* **Exercise goal**
Beginning with the line that has "Return results in <instances>...</instances>. I" in it, transcribe the listing exactly through its final line, and add nothing.

* **Given data**
****

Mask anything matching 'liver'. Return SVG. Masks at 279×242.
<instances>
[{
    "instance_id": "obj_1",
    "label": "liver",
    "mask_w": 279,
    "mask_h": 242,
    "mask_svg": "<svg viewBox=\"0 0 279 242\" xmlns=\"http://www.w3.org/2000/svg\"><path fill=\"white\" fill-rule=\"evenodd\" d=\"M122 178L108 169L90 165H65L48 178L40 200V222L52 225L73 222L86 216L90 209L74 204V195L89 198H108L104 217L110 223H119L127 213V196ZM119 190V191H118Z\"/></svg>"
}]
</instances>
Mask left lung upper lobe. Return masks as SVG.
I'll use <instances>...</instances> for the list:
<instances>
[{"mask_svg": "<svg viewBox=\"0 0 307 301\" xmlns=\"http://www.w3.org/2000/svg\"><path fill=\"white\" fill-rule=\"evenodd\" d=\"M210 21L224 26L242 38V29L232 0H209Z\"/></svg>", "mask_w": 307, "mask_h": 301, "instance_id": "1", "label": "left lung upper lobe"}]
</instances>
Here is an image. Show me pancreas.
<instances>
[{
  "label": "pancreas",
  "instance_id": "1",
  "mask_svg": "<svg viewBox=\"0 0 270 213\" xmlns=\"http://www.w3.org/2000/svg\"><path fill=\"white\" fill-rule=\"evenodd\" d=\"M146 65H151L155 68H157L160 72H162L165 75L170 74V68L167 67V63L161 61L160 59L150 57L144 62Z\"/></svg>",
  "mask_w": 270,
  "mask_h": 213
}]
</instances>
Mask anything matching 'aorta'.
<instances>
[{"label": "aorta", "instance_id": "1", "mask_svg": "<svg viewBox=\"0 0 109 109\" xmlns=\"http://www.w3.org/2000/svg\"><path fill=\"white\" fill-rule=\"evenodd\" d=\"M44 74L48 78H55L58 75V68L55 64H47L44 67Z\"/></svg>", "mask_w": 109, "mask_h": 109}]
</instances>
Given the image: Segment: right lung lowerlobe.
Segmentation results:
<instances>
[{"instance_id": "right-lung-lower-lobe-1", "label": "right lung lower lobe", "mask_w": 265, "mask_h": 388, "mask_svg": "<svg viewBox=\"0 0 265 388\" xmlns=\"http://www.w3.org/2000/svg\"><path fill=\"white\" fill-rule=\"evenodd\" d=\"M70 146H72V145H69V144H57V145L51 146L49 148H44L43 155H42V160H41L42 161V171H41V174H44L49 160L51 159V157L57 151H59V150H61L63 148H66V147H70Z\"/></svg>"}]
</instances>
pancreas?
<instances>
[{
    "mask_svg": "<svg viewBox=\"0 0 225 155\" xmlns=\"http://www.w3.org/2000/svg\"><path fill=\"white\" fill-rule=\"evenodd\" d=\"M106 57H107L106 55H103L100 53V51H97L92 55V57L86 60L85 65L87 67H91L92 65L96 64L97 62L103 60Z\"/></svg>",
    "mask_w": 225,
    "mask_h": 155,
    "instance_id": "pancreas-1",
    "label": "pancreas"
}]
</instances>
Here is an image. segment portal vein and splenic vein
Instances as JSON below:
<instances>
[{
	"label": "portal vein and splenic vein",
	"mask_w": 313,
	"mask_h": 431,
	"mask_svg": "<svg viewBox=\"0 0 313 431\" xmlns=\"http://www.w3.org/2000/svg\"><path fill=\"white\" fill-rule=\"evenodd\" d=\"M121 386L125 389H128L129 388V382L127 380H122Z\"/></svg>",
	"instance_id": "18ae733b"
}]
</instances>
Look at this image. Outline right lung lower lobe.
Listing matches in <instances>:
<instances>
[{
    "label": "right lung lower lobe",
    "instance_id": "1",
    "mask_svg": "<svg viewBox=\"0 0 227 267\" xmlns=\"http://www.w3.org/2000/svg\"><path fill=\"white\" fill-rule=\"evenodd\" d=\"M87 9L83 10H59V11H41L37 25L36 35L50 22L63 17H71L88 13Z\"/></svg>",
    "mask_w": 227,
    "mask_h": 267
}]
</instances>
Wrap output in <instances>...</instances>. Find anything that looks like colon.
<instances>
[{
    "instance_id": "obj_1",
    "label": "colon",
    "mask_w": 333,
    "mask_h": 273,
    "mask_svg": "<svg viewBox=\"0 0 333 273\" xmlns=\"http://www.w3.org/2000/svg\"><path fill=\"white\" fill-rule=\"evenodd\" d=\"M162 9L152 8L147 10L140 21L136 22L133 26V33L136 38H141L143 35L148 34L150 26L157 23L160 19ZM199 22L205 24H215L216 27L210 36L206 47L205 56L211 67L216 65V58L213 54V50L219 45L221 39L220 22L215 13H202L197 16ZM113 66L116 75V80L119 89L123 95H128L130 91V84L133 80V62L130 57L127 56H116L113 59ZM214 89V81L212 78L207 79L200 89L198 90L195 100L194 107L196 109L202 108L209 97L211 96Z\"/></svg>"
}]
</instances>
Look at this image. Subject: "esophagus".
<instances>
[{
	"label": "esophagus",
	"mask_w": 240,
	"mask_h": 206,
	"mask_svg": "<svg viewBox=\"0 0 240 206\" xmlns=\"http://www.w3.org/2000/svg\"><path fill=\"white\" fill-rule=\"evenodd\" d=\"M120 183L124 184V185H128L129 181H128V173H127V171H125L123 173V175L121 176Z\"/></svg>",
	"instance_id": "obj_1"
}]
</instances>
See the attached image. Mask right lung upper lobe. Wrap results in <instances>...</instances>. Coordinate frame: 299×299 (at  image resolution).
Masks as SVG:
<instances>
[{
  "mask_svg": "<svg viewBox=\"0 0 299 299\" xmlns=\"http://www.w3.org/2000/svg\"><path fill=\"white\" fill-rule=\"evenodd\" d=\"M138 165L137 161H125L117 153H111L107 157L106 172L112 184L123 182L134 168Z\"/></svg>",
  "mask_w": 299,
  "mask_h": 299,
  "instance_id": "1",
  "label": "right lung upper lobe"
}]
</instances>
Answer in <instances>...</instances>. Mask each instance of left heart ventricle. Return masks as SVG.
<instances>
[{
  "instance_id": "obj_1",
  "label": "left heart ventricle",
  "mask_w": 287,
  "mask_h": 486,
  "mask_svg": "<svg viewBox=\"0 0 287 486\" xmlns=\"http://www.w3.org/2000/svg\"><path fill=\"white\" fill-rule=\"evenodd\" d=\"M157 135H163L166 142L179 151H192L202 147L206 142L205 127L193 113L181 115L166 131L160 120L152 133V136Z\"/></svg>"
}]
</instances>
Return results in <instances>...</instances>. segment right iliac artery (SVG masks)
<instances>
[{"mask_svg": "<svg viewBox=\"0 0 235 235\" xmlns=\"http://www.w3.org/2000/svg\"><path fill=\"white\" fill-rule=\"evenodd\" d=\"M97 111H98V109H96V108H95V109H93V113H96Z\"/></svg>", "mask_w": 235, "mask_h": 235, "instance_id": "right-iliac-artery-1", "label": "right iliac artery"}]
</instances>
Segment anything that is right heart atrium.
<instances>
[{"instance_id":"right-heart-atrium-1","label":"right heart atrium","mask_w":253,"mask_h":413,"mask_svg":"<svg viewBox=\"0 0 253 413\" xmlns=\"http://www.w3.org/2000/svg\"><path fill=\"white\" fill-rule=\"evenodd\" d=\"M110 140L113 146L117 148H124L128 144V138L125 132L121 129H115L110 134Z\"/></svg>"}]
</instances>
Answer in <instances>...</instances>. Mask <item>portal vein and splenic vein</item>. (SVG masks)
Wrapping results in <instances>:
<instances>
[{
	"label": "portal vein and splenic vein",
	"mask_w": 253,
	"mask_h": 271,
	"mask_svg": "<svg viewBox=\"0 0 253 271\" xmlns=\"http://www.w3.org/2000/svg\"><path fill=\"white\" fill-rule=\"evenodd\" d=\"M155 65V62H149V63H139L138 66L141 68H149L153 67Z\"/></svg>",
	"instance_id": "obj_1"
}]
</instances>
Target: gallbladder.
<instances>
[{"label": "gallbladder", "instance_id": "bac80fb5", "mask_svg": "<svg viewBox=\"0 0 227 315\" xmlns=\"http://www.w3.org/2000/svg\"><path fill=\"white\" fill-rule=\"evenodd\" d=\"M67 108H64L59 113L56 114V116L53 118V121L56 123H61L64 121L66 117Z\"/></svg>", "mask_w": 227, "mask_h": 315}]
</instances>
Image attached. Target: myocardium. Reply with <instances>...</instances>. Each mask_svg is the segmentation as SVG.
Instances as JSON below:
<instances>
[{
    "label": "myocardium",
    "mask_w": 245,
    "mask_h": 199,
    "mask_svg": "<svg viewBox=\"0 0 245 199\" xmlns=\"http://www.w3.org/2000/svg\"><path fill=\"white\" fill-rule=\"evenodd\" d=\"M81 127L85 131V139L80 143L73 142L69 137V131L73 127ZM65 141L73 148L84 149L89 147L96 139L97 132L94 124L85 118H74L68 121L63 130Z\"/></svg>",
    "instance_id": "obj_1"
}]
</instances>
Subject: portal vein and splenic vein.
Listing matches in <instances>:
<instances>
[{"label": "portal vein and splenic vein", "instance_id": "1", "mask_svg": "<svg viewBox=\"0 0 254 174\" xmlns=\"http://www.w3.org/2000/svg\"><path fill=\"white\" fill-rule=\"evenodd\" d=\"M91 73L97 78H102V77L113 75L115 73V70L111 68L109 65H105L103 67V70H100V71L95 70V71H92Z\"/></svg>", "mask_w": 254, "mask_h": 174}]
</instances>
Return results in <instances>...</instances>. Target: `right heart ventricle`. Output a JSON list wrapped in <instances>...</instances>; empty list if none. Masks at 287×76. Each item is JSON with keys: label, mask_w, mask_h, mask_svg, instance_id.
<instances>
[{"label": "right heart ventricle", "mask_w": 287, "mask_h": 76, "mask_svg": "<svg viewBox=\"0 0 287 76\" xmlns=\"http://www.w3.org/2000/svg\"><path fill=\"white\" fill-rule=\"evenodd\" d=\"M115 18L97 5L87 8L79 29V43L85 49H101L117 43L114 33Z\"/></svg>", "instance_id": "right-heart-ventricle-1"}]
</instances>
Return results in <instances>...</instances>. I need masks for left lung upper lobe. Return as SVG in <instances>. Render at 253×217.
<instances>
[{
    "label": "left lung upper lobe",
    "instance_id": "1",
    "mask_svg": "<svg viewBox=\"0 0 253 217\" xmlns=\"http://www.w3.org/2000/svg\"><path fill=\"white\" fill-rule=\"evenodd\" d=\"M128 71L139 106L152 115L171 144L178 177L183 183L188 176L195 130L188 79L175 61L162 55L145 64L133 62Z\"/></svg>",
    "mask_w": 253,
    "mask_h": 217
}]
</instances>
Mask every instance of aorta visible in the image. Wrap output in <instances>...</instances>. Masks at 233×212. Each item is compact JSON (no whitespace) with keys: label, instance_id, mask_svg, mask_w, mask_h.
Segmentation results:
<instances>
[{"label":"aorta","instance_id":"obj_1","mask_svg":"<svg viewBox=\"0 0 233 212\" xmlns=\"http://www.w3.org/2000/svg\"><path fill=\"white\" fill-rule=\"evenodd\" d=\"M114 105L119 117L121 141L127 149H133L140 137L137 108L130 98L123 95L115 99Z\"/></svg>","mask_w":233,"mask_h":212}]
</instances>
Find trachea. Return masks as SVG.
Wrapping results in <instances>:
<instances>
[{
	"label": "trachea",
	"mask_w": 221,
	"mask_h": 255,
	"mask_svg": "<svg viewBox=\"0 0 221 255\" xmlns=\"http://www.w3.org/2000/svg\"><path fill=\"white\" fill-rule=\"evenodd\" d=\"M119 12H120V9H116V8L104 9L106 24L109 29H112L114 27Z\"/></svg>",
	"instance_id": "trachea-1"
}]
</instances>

****

* **Task answer**
Return results in <instances>...</instances>. I need masks for left lung upper lobe. Return as SVG in <instances>. Render at 253×217.
<instances>
[{
    "label": "left lung upper lobe",
    "instance_id": "1",
    "mask_svg": "<svg viewBox=\"0 0 253 217\" xmlns=\"http://www.w3.org/2000/svg\"><path fill=\"white\" fill-rule=\"evenodd\" d=\"M128 71L139 106L152 115L171 144L178 177L183 183L188 176L195 130L188 79L175 61L162 55L145 64L133 62Z\"/></svg>",
    "mask_w": 253,
    "mask_h": 217
}]
</instances>
Mask every instance of aorta visible in the image. Wrap output in <instances>...</instances>. Masks at 233×212. Each item is compact JSON (no whitespace) with keys: label, instance_id, mask_svg, mask_w, mask_h.
Segmentation results:
<instances>
[{"label":"aorta","instance_id":"obj_1","mask_svg":"<svg viewBox=\"0 0 233 212\" xmlns=\"http://www.w3.org/2000/svg\"><path fill=\"white\" fill-rule=\"evenodd\" d=\"M114 105L119 117L121 141L127 149H133L140 137L137 108L130 98L123 95L115 99Z\"/></svg>","mask_w":233,"mask_h":212}]
</instances>
Find trachea. Return masks as SVG.
Wrapping results in <instances>:
<instances>
[{
	"label": "trachea",
	"mask_w": 221,
	"mask_h": 255,
	"mask_svg": "<svg viewBox=\"0 0 221 255\" xmlns=\"http://www.w3.org/2000/svg\"><path fill=\"white\" fill-rule=\"evenodd\" d=\"M119 12H120V9H116V8L104 9L106 24L109 29H112L114 27Z\"/></svg>",
	"instance_id": "trachea-1"
}]
</instances>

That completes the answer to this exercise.